DATASET EXTRACT:
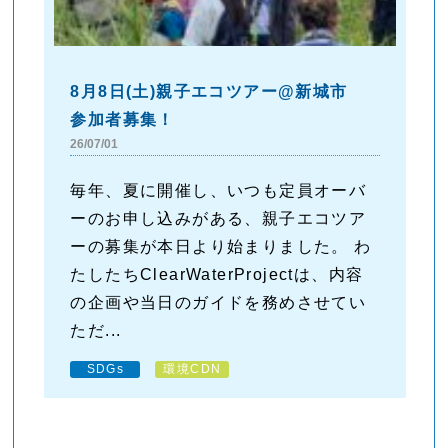
8月8日(土)親子エコツアー@新城市
参加者募集！
26/07/01
毎年、夏に開催し、いつも定員オーバ
ーのお申し込みがある、親子エコツア
ーの募集が本日より始まりました。 わ
たしたちClearWaterProjectは、内容
の企画や当日のガイドを務めさせてい
ただ...
SDGs
環境CDN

TASK DESCRIPTION: Once the line containing "たしたちClearWaterProjectは、内容" is found, output it and each line after it through the end of the listing above, exactly, with nothing else.

ANSWER SECTION:
たしたちClearWaterProjectは、内容
の企画や当日のガイドを務めさせてい
ただ...
SDGs
環境CDN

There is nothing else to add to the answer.